The bill includes provisions that would bar employers from inquiring about prospective employees’ salaries, prohibit retaliation against employees who compare wages and require employers to demonstrate that pay discrepancies are based on legitimate factors. The legislation would also push to eliminate "barriers" that would make it more difficult for employees to file a class-action lawsuit over pay discrimination and would create a program providing training on negotiation for females.

Critics of the bill argue it fails to strengthen equal work for equal pay and could potentially lead to an influx of unnecessary lawsuits.

"Everyone in this House is in agreement that pay discrimination on the basis of sex is wrong. No matter how you look at it, the law is very clear about this. But this bill doesn't do anything to help working women. This is a bill for trial lawyers, plain and simple," House Education and Workforce Committee Ranking Member Virginia FoxxVirginia Ann Foxx58 GOP lawmakers vote against disaster aid bill The GOP's commitment to electing talented women can help party retake the House When disaster relief hurts MORE (R-N.C.), said on the floor ahead of the vote.

"And that's what shows a fundamental difference in outlook and principle.

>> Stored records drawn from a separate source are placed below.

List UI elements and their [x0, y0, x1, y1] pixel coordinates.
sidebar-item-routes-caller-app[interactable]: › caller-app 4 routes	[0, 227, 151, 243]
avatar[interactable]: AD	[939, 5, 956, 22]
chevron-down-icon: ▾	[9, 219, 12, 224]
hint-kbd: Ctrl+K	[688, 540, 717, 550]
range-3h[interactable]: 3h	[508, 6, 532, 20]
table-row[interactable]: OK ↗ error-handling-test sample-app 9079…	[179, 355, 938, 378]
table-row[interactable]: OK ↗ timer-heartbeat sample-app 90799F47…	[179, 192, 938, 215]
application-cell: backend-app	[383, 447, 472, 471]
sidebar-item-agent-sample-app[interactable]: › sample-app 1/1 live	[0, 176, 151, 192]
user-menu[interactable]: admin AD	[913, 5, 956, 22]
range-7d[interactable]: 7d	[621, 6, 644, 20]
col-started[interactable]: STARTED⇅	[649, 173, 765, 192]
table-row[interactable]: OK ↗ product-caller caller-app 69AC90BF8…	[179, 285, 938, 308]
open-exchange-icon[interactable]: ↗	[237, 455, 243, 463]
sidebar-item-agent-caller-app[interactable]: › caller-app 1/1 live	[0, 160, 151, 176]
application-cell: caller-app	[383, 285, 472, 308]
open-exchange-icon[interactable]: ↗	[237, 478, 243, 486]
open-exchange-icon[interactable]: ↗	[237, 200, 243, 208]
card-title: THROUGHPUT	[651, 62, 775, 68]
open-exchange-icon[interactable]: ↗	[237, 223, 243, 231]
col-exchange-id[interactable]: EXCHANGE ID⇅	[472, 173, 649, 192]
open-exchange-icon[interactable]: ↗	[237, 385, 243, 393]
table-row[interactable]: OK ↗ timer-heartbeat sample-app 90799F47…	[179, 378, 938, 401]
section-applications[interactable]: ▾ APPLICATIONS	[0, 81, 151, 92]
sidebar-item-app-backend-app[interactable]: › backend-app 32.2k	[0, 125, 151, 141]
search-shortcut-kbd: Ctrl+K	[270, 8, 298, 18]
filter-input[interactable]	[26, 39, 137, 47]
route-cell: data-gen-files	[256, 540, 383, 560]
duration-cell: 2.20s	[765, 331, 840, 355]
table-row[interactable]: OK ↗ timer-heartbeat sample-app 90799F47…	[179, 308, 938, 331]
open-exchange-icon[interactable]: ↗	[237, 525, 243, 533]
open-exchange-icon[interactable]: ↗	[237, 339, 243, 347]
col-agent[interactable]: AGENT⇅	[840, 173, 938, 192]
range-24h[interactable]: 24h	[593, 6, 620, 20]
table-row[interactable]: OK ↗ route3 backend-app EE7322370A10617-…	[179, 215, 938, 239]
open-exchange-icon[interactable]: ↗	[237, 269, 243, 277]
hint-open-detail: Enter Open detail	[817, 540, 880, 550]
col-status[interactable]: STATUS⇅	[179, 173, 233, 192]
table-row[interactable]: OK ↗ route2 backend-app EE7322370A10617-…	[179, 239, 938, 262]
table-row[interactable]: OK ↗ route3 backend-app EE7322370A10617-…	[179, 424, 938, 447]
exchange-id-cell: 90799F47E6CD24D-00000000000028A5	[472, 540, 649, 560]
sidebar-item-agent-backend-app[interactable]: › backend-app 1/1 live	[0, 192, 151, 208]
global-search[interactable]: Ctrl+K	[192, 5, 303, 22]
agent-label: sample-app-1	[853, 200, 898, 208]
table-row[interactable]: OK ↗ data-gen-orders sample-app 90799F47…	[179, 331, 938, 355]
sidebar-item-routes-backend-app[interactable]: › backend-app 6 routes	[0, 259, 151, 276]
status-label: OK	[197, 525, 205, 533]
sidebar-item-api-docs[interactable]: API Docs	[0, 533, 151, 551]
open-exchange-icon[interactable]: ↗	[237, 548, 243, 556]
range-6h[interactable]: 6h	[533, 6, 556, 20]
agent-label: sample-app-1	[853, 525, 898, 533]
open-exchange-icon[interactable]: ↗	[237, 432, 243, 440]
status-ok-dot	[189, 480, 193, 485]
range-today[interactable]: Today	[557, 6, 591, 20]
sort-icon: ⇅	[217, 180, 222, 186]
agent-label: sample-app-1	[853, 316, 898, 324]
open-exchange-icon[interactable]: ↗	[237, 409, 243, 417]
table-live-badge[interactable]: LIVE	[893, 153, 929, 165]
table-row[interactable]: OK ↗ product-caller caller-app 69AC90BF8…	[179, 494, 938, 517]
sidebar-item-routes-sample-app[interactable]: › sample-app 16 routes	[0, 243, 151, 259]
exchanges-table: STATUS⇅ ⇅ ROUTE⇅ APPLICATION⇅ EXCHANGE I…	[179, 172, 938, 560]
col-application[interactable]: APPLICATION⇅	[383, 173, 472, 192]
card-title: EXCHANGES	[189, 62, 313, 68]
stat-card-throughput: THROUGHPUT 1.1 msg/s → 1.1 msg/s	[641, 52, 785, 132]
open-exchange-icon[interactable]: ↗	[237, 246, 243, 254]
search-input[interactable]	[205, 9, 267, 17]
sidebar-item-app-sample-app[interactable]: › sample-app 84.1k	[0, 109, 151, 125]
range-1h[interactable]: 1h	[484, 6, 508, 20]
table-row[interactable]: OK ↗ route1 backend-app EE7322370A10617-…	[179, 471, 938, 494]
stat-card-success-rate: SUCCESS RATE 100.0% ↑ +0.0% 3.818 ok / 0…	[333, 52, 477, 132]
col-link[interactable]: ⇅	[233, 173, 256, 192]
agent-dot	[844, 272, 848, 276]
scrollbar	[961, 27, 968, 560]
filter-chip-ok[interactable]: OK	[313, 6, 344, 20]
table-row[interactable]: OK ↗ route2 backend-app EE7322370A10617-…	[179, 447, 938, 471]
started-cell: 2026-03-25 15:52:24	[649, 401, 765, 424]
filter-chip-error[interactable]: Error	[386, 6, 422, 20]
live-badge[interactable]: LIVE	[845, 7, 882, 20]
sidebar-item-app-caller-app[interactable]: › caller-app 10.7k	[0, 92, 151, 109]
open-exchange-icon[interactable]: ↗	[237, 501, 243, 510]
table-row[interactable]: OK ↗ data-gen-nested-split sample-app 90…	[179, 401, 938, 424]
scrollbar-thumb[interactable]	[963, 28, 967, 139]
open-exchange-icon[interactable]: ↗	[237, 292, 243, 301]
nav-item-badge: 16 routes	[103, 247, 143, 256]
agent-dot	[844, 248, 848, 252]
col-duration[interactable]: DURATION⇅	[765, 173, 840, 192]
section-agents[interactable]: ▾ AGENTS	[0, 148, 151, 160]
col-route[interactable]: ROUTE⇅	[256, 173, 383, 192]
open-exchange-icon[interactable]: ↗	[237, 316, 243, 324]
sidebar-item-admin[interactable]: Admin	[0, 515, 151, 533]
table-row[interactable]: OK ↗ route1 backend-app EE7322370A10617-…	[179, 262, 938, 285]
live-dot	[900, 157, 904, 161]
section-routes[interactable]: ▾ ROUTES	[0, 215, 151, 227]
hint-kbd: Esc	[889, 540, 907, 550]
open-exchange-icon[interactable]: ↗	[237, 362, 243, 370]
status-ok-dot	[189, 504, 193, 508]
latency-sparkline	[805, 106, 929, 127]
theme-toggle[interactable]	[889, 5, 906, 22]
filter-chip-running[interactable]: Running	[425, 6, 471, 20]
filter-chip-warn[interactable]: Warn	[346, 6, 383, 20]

Democrats want women to sue their bosses, Republicans want women to become the bosses.”

GOP Rep. Elise StefanikElise Marie StefanikGOP lawmakers offer new election security measure Cheney slated to introduce bill to place sanctions on Turkey Conservative lawmakers demand Schiff's recusal from Trump impeachment inquiry MORE (N.Y.) is leading the efforts on an alternative bill, the WAGE Equity Act, aimed at eliminating gender pay discrepancies, Politico first reported.

The Democratic-backed bill is unlikely to see movement in the GOP-controlled Senate.